The Superman Super Site is proud to introduce a new weekly series entitled "The Forgotten Supermen" where, each Monday, we will feature an actor that has portrayed the Man of Steel in a particular form of media such as television, film, or radio.
This week's forgotten Superman is actor Bob Holiday who portrayed the Man of Steel on the Broadway stage in the 1966 musical "It's a Bird, It's a Plane, It's Superman."
Featuring music by Charles Strouse (composer of "Annie") and written by David Newman and Robert Benton ("Superman: The Movie" and "Superman II"), "It's a Bird, It's a Plane, It's Superman" was hailed by The New York Times' critic as "easily the best musical this season."

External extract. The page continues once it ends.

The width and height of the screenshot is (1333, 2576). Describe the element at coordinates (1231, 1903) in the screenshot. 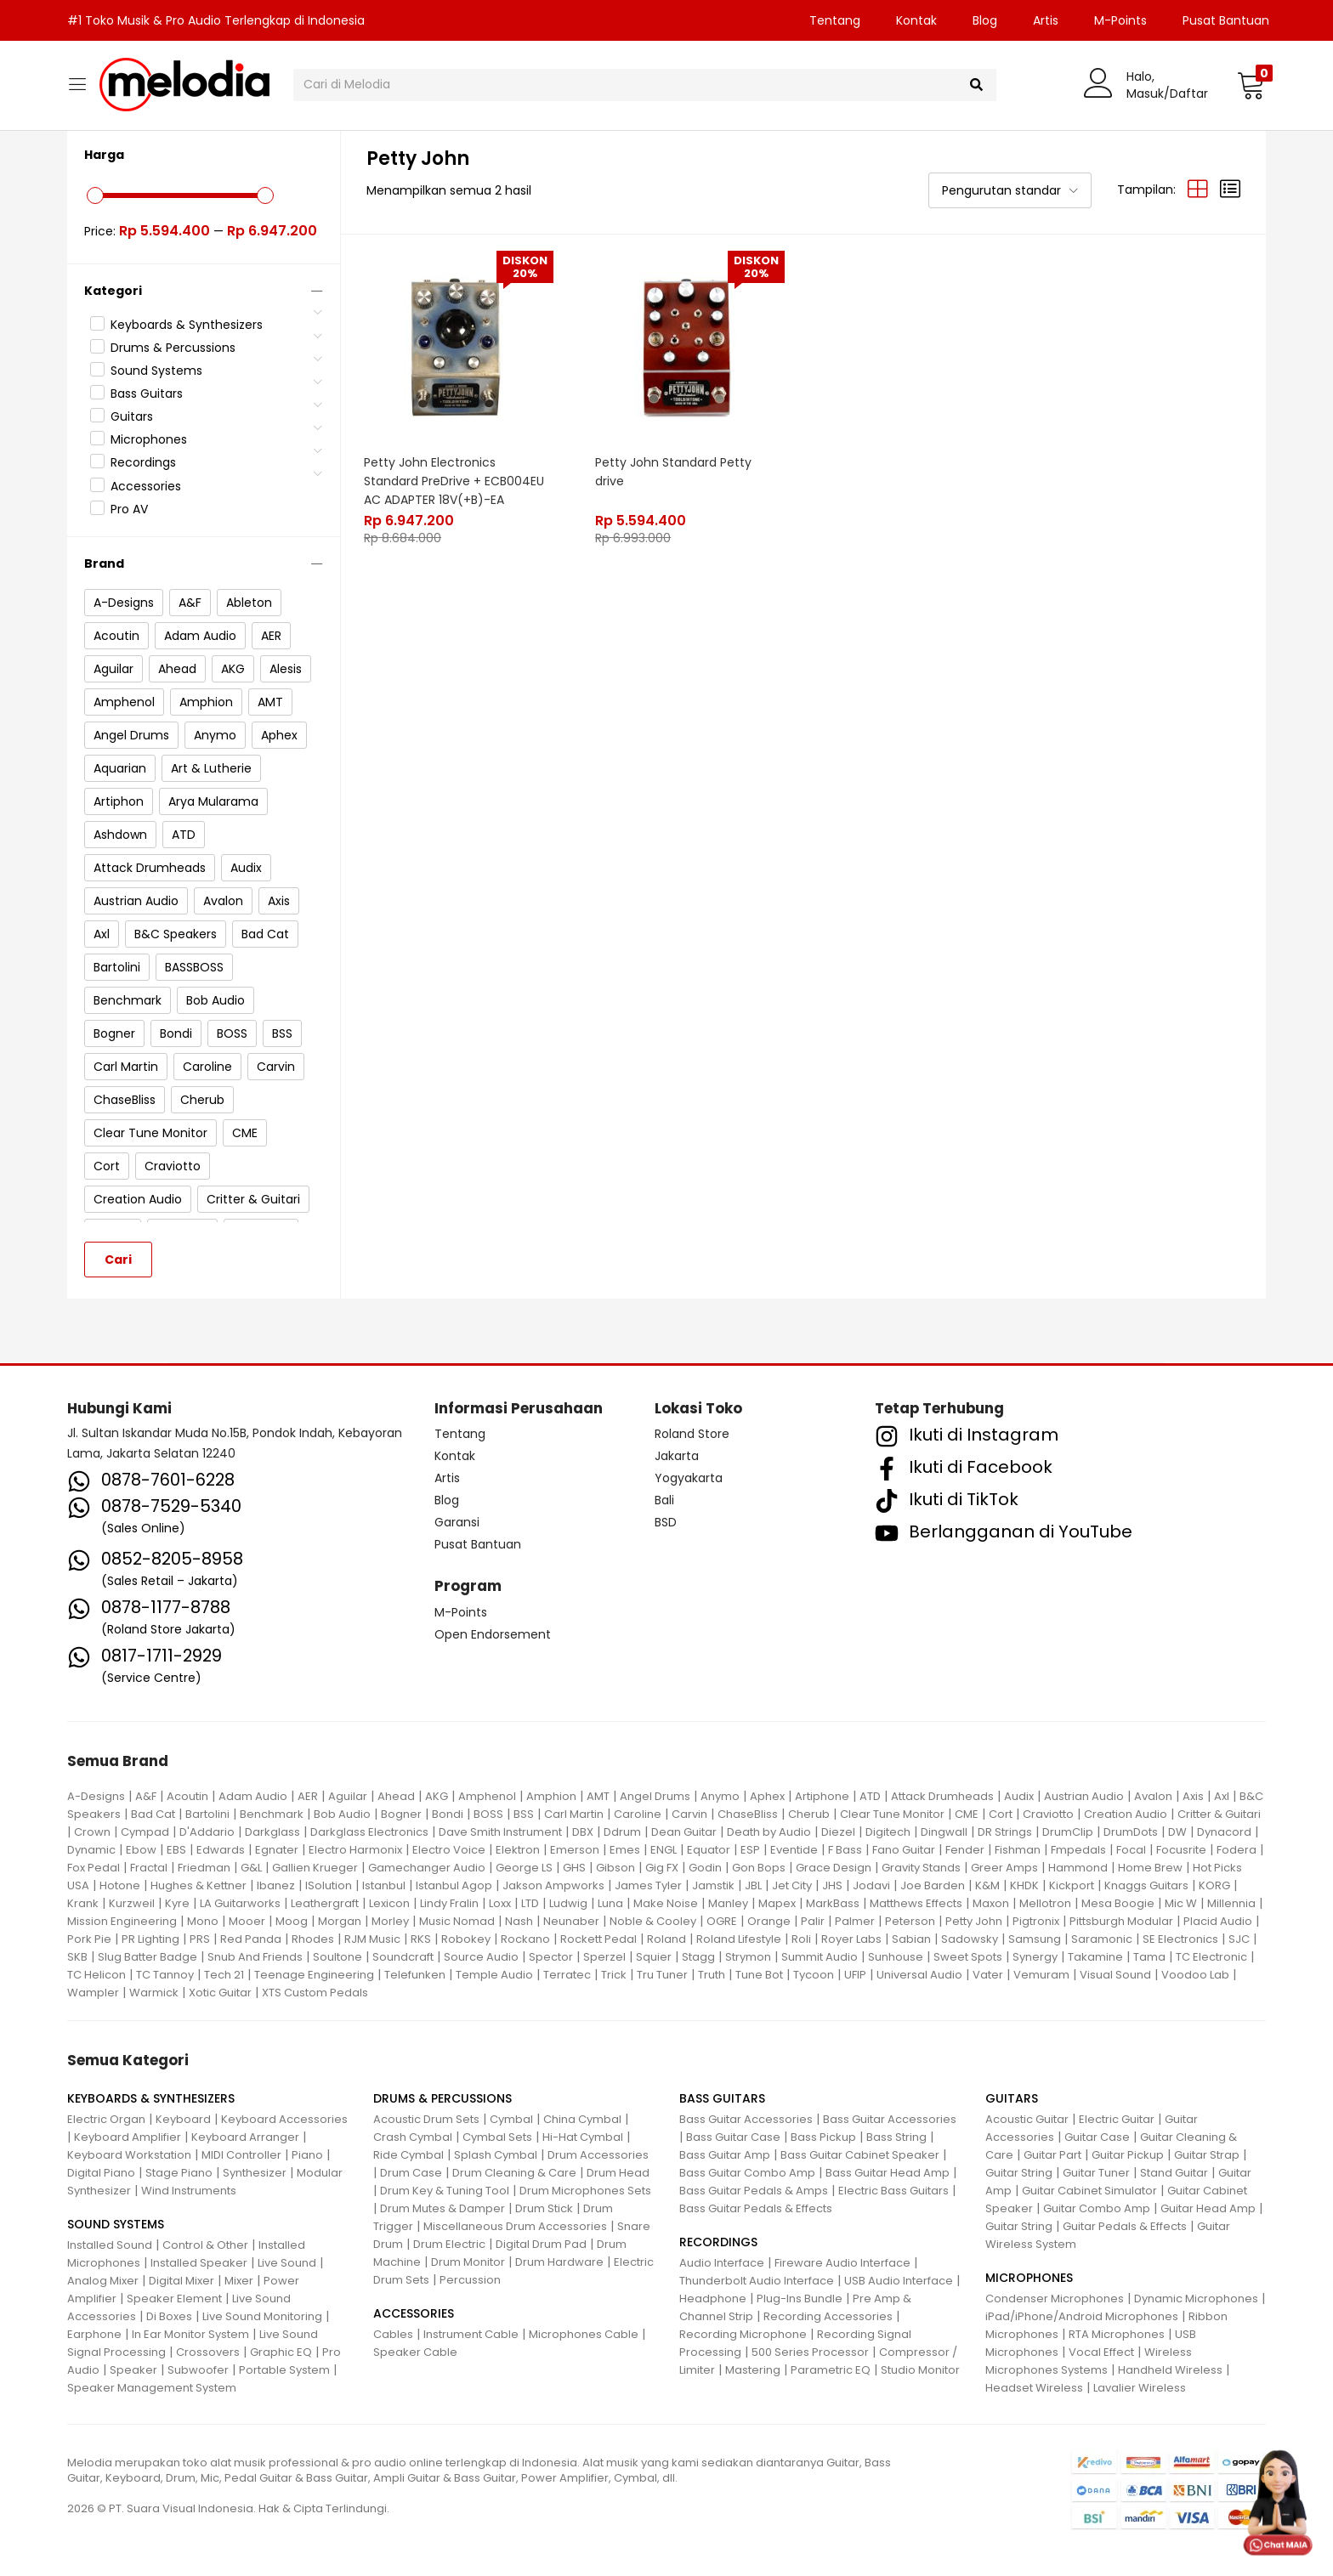 I see `Millennia` at that location.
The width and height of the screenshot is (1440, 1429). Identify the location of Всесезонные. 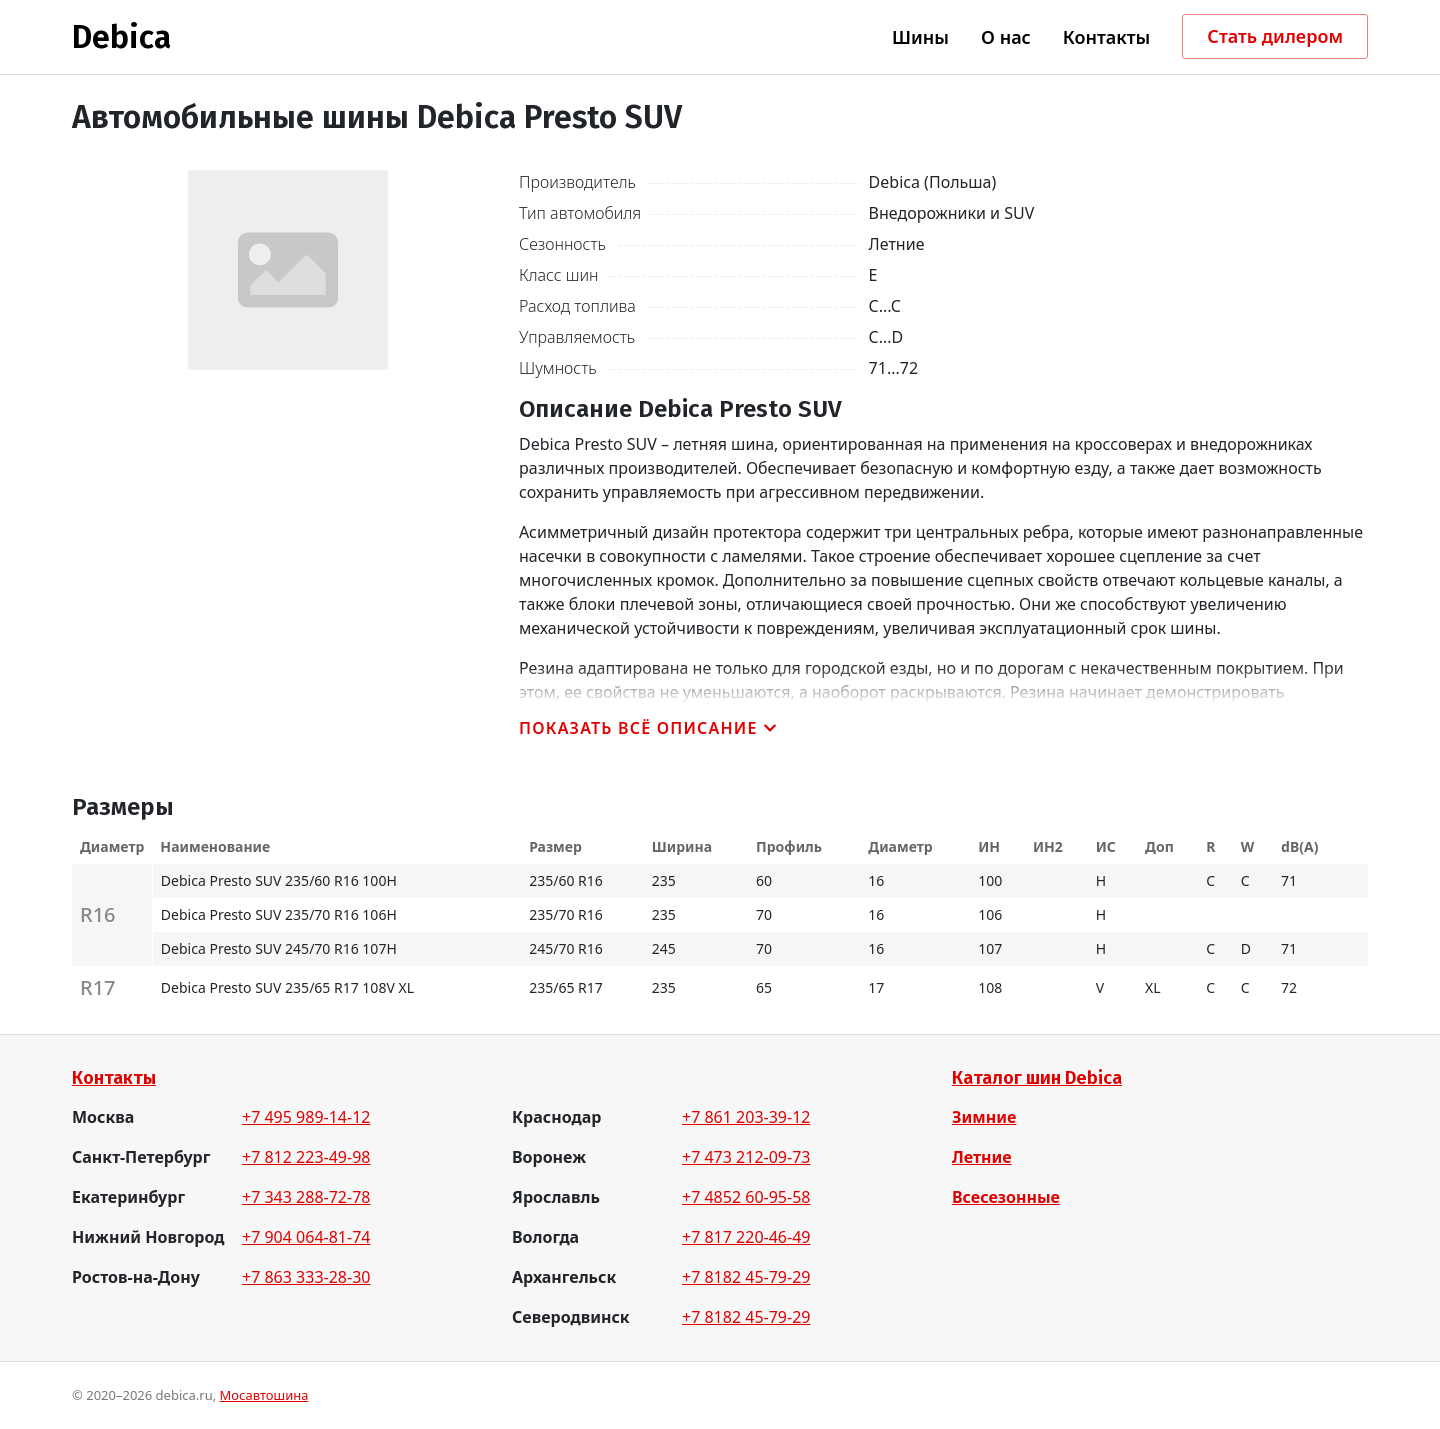 (1006, 1197).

"Having played Superman was a special and lasting honor for me," recalls Holiday, today a leading home builder in the Poconos Lake Wallenpaupack Resort Area of Pennsylvania. "People still remember this show and tell me how much they enjoyed it. It's deeply rewarding because I have always been a Superman fan. I remember his debut in Action Comics, I enjoyed the radio series and the Kirk Alyn serials, and I was a George Reeves fan. It was a thrill when I got the part on Broadway and had the honor to work with the brilliant producer/director Hal Prince ('Cabaret,' 'Evita,') and the charismatic star Jack Cassidy (father of actor Patrick Cassidy on 'Smallville'). Superman is a positive and indelible part of American popular culture."
In 2003, Mr. Holiday performed several songs from his popular nightclub act at the 25th Annual Superman Celebration in Metropolis, Illinois. During his time on stage at the festival, he reminisced about his experiences flying and singing on the Broadway stage as Superman and also did a super-special number from the musical. Copies of his new book, "Superman on Broadway," were also available at the Celebration, as well as other unique souvenir items.